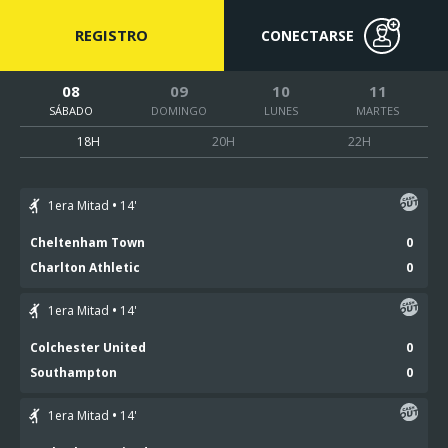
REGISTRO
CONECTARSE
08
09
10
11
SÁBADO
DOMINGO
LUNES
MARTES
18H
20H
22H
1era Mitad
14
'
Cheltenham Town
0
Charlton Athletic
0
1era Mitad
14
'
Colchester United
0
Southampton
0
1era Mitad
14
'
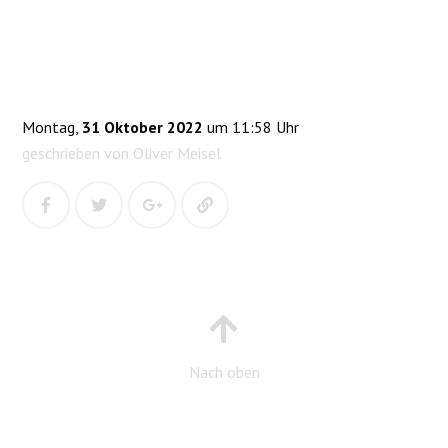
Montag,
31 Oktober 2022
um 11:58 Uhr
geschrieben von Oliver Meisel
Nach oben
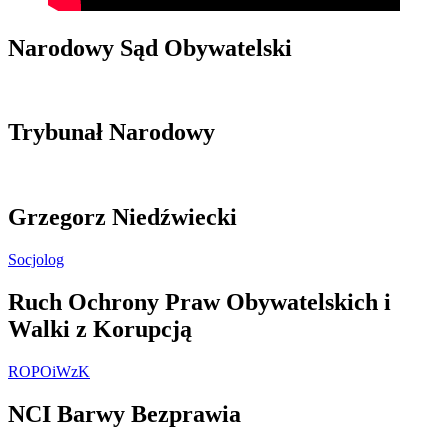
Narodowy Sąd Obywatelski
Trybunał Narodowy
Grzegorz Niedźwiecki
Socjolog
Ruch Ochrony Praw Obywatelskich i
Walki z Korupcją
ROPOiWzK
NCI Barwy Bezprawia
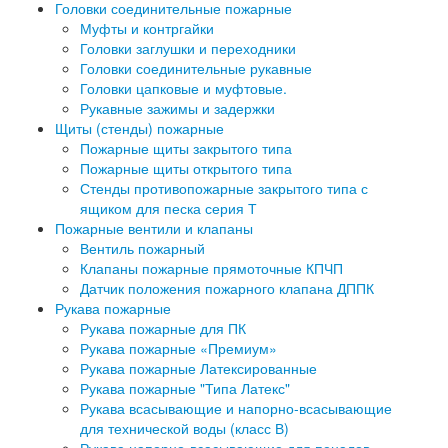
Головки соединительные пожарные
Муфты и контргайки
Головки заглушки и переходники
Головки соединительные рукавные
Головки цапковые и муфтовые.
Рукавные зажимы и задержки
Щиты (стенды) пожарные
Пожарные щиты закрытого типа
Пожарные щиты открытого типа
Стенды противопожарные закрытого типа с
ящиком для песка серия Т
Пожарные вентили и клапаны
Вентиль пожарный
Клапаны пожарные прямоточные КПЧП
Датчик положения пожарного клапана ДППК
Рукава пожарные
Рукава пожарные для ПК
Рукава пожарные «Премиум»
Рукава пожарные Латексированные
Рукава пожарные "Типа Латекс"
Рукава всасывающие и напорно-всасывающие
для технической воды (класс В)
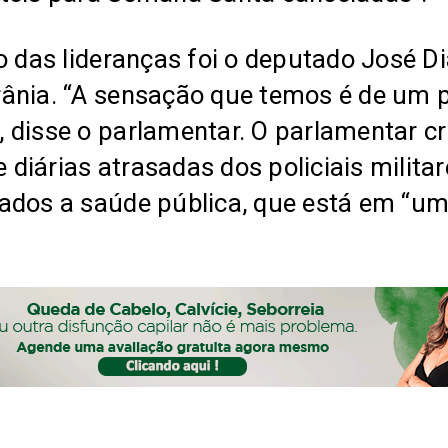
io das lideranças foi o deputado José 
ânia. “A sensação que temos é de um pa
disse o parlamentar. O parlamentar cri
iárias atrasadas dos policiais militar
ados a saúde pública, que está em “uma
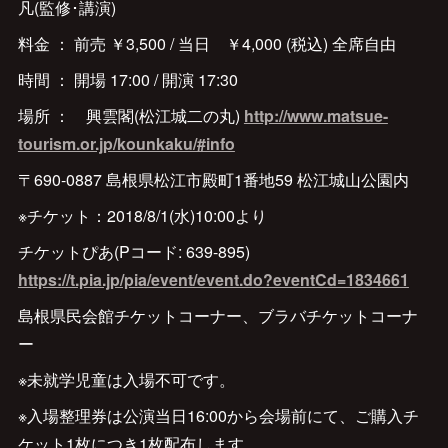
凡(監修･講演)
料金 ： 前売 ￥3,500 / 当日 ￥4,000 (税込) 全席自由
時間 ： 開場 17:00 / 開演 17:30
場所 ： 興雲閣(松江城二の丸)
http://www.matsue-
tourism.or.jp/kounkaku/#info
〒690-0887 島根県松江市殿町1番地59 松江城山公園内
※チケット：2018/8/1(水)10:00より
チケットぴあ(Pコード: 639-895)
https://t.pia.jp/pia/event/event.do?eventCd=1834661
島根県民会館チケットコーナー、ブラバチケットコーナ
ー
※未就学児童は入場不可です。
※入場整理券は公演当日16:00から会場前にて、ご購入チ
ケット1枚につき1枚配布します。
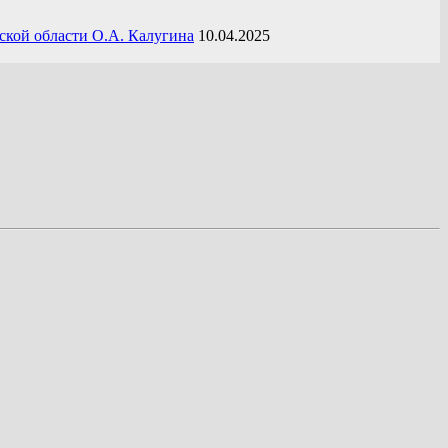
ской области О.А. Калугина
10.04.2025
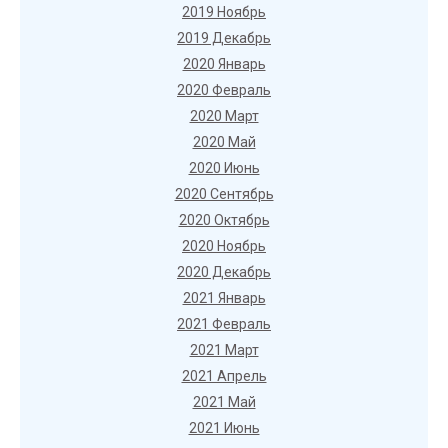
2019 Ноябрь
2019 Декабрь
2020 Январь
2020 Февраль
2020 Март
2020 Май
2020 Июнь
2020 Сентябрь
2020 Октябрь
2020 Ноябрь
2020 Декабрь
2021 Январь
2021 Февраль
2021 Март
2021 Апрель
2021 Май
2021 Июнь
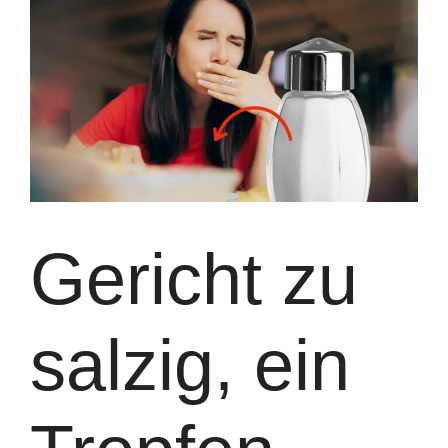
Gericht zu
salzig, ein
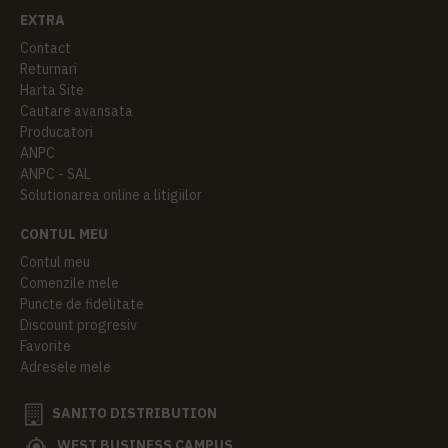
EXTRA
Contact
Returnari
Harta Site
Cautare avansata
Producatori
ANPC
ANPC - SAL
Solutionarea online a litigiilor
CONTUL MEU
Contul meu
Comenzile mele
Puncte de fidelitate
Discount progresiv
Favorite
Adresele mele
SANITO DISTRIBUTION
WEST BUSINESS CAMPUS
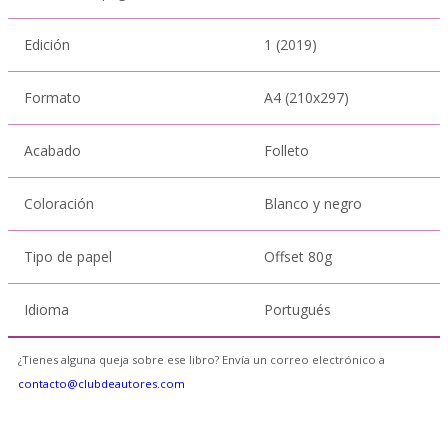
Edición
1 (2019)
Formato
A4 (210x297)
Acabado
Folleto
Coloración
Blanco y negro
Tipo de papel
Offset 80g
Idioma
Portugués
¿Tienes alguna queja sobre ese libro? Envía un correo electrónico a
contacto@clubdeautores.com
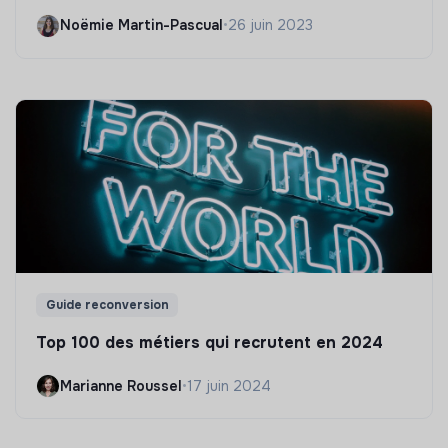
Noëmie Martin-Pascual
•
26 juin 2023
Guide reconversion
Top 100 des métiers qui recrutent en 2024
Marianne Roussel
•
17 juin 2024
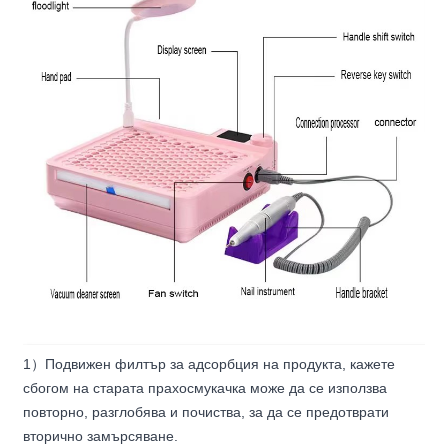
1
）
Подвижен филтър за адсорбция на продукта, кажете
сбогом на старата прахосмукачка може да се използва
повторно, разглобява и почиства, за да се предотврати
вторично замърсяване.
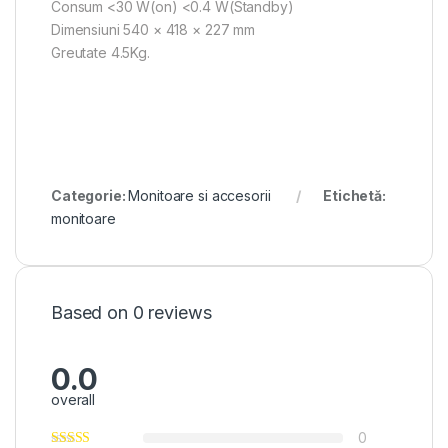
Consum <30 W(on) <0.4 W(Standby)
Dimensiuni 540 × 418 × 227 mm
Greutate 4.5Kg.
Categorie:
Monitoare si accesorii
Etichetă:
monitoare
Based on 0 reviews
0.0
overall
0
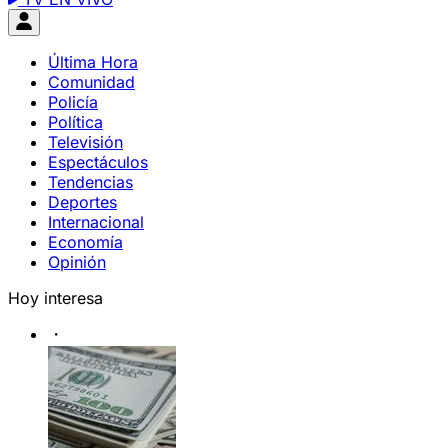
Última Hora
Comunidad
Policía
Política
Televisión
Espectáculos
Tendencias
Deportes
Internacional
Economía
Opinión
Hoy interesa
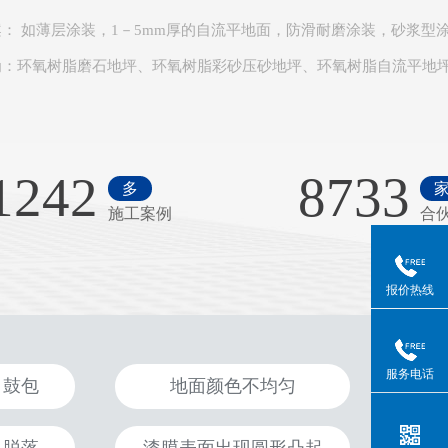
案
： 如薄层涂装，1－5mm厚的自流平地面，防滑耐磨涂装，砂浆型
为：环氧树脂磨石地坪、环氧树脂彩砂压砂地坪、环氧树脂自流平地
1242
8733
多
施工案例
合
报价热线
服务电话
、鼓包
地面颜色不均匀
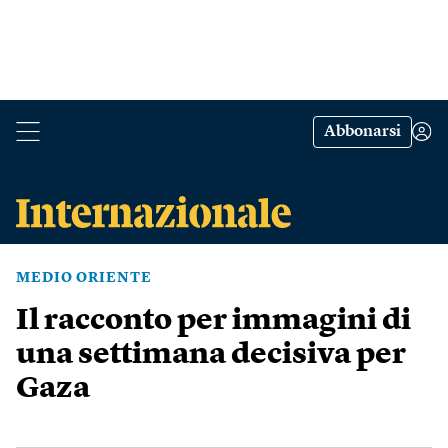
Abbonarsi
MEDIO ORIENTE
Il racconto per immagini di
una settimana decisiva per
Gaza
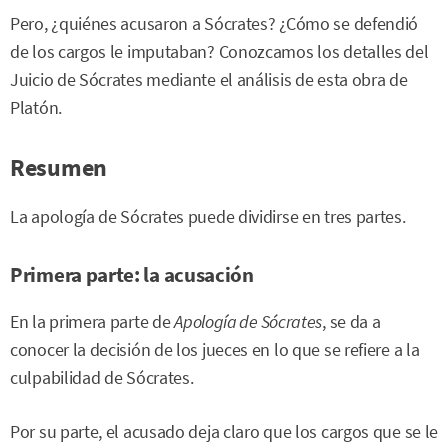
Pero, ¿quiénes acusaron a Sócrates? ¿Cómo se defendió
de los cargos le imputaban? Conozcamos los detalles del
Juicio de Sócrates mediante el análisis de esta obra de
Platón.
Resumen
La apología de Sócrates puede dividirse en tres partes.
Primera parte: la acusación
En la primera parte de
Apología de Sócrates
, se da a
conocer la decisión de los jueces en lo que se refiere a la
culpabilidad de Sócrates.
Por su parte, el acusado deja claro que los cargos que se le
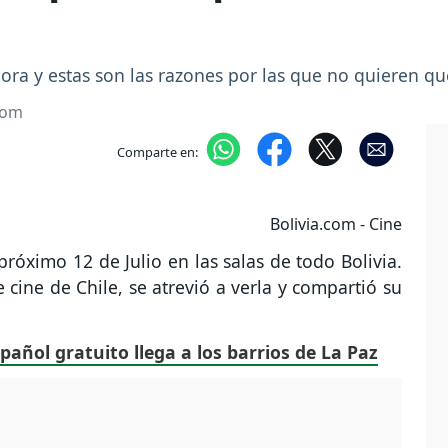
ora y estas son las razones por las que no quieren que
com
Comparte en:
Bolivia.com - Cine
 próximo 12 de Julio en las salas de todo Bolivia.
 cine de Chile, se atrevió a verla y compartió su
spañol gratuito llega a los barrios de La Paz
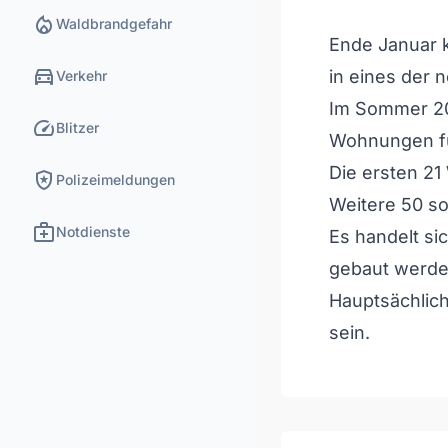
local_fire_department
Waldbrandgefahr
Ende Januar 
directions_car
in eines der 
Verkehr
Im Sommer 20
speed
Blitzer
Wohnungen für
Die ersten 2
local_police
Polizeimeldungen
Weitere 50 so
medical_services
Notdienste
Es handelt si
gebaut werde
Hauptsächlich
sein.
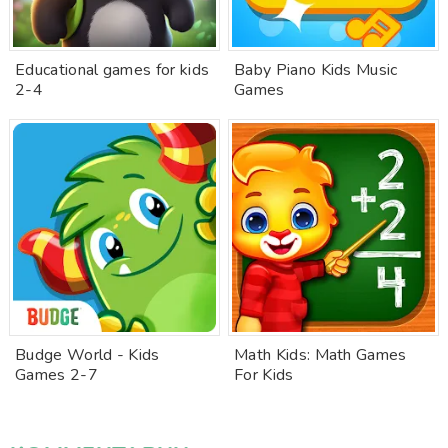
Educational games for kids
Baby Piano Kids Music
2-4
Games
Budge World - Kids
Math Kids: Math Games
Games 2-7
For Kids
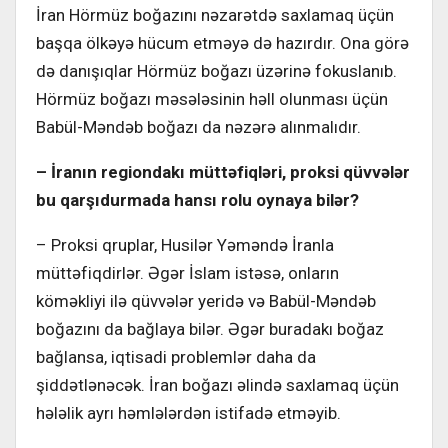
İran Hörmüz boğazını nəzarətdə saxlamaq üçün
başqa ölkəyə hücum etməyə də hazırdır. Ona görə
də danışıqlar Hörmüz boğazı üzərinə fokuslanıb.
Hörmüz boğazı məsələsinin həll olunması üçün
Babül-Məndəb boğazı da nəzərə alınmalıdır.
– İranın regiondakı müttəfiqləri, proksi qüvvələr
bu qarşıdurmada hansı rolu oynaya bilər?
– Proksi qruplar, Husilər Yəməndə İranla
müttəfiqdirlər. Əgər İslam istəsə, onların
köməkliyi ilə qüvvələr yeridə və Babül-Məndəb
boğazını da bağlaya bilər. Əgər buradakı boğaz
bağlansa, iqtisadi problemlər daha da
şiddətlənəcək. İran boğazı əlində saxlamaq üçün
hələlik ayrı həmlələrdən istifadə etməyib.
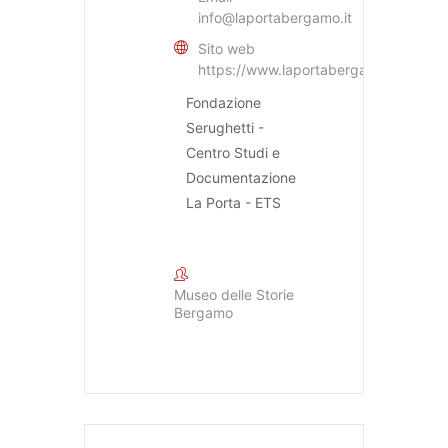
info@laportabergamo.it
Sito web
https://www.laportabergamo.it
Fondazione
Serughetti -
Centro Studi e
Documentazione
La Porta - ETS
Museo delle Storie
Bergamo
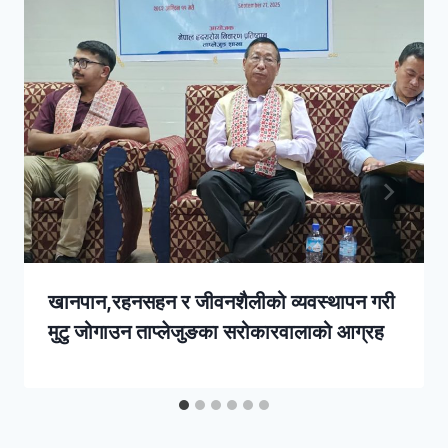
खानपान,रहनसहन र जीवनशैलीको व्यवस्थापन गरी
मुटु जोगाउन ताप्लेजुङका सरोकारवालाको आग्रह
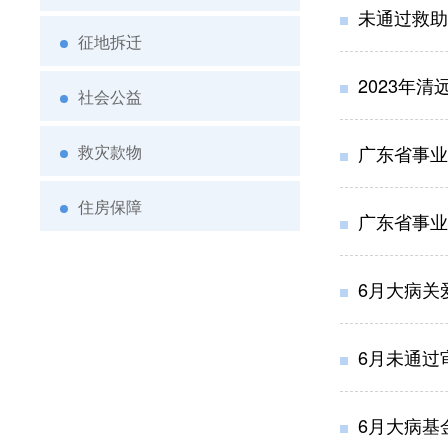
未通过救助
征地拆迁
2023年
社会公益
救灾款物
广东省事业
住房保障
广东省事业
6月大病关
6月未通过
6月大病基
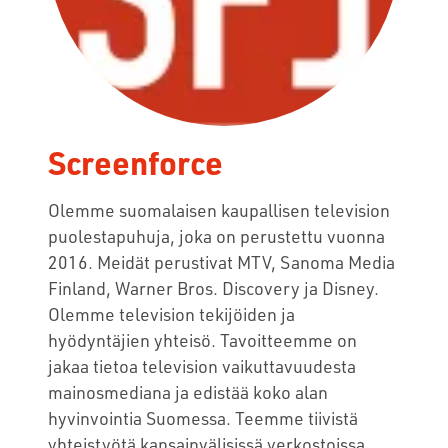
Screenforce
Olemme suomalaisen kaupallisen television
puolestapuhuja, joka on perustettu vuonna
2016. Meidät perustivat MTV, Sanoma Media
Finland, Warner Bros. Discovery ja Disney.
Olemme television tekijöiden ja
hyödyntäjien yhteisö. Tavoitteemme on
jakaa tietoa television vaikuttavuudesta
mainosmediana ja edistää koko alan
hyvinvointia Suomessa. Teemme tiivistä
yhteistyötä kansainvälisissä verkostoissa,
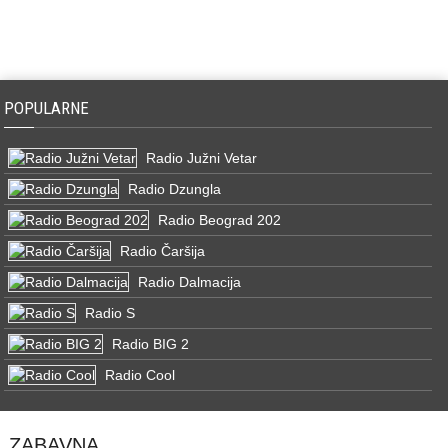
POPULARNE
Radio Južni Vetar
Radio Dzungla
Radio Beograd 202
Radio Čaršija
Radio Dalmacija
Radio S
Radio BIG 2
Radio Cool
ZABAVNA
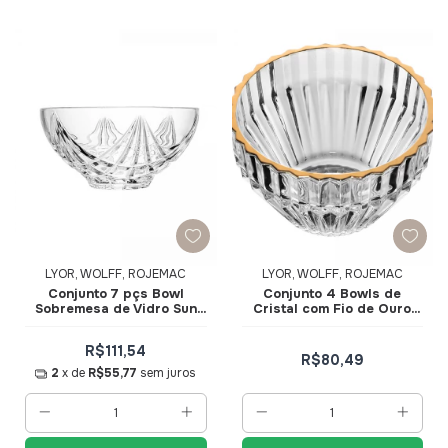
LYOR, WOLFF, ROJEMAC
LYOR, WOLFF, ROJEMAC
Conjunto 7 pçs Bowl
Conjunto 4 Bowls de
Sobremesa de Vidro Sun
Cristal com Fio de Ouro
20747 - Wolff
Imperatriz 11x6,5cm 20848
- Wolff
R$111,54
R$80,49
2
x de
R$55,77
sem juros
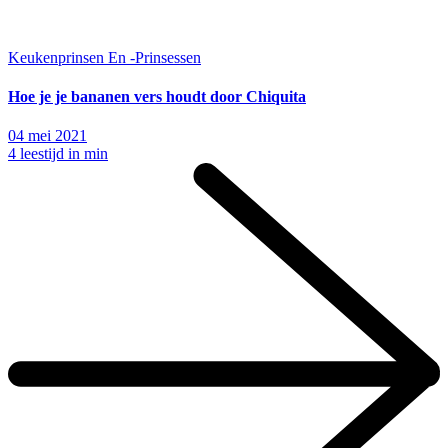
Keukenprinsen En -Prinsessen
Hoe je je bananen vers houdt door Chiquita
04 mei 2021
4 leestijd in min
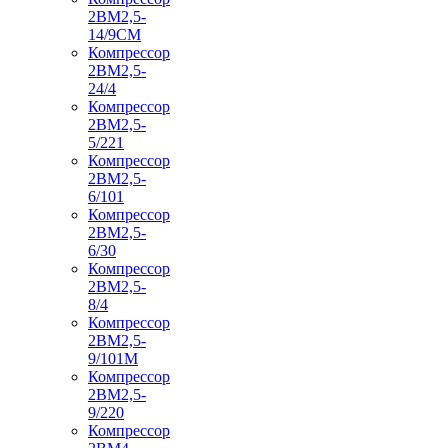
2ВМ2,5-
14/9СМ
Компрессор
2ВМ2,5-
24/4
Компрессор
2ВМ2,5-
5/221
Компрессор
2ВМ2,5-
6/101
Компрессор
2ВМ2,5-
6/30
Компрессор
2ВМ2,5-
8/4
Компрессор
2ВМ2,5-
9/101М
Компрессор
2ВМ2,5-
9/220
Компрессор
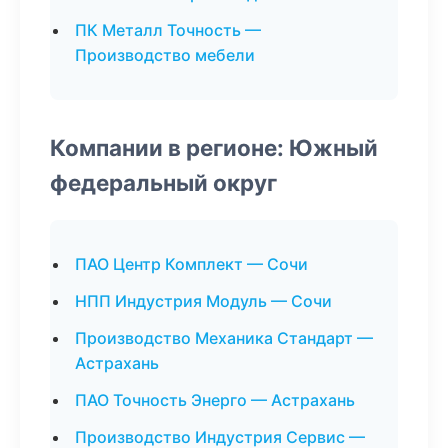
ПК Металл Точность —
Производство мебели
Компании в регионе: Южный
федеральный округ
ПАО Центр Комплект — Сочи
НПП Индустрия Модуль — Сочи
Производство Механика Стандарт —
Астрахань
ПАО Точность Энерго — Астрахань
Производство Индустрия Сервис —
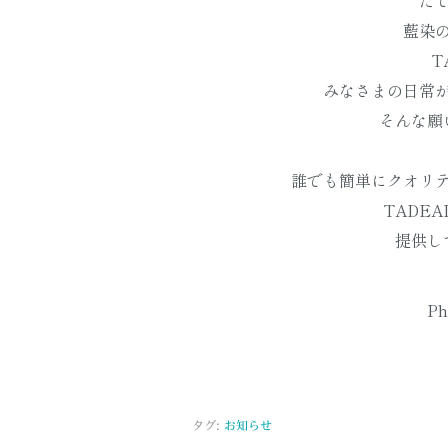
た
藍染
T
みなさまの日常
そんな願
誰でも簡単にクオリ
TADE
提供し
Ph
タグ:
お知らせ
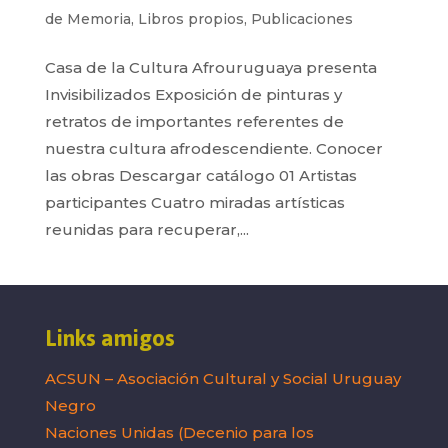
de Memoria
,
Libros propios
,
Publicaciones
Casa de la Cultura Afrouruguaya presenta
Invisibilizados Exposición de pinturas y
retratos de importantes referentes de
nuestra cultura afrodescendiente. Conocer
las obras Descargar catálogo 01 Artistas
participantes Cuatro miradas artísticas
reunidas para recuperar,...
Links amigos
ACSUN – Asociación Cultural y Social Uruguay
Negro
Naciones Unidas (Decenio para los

_YOUR OBJECTIVE_
Once the line with "las obras Descargar catálogo 01 Artistas" is located in the data above, repeat it and every later line through the end, exactly.

_RESULT OF THE TASK_
las obras Descargar catálogo 01 Artistas
participantes Cuatro miradas artísticas
reunidas para recuperar,...
Links amigos
ACSUN – Asociación Cultural y Social Uruguay
Negro
Naciones Unidas (Decenio para los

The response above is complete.